BYD became the world’s biggest electric vehicle maker thanks to its market-leading position in China, which in turn became both the biggest automotive market and electric vehicle market in recent years.
But as the government is reducing its direct EV incentives and shifting to a zero-emission mandate, BYD has taken a hit and saw its sales drop 34% during the last quarter.
The move to phase out EV subsidies was reportedly directly aimed at weeding out smaller companies relying solely on them.
While BYD took a significant hit because of it, the company is amongst the most likely companies to get through it. MIT Technology Review reported:
“Yet in January, when the government cut funding for electric vehicle purchases in an attempt to force consolidation of the industry by weeding out smaller, subsidy-reliant companies, BYD’s first-quarter profit fell 29 percent to $88 million (605.8 million RMB), and sales dropped 34 percent. Now BYD is hoping its slump will be solved by a global expansion with new products like buses, garbage trucks, and trains eventually providing a full suite of clean-energy urban transportation. Subsidies will again play a role, and the company is investing in bus factories in France and Hungary.”
That’s a tough quarter for BYD which has seen ~45% annual growth in sales over the last few years before this quarter.
It was dominating the EV market in China, which grew past 500,000 vehicles last year.
The company is likely to see a lot more competition from established automakers in the sector in the coming years due to the government’s new ZEV mandate, which will require automakers’ electric vehicle sales to represent at least 8% of their total sales in 2018, 10% in 2019 and 12% in 2020.

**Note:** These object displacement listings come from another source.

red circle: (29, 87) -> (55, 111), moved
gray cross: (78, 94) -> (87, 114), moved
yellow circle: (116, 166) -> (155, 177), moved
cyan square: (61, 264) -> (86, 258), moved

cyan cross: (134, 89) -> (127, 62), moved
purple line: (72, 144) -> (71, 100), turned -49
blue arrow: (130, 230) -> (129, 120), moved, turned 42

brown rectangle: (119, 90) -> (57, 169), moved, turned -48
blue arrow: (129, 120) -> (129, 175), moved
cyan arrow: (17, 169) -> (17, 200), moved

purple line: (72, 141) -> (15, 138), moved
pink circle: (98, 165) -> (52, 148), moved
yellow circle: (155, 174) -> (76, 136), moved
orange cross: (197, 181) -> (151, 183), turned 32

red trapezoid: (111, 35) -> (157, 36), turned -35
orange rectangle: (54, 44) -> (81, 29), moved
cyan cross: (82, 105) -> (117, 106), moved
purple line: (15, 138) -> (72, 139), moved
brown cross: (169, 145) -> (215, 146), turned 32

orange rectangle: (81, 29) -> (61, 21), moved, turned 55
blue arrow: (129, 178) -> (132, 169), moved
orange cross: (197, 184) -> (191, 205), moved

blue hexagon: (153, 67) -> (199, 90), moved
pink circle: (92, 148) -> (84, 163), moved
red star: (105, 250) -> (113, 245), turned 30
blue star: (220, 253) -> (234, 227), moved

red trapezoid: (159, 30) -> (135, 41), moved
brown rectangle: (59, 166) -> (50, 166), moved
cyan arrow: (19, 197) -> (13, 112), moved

We have seen several automakers, including GM, announcing more electric vehicle production in China in recent months because of those new regulations. Tesla is also looking at establishing local manufacturing capacity to stop importing its electric vehicles in the country.
The California-based automaker wasn’t eligible to most of the direct EV subsidies because of its importation of vehicles. Therefore, it wasn’t affected by the overall slowdown of EV sales during the first quarter in China. As we reported last week, it actually had record sales in both mainland China and Hong Kong – though for different reasons.
BYD is looking at its heavy electric trucks and buses in order to compensate for the drop in passenger electric car sales. It delivered its first massive 60-ft all-electric bus in the US last week and it is also producing electric yard trucks.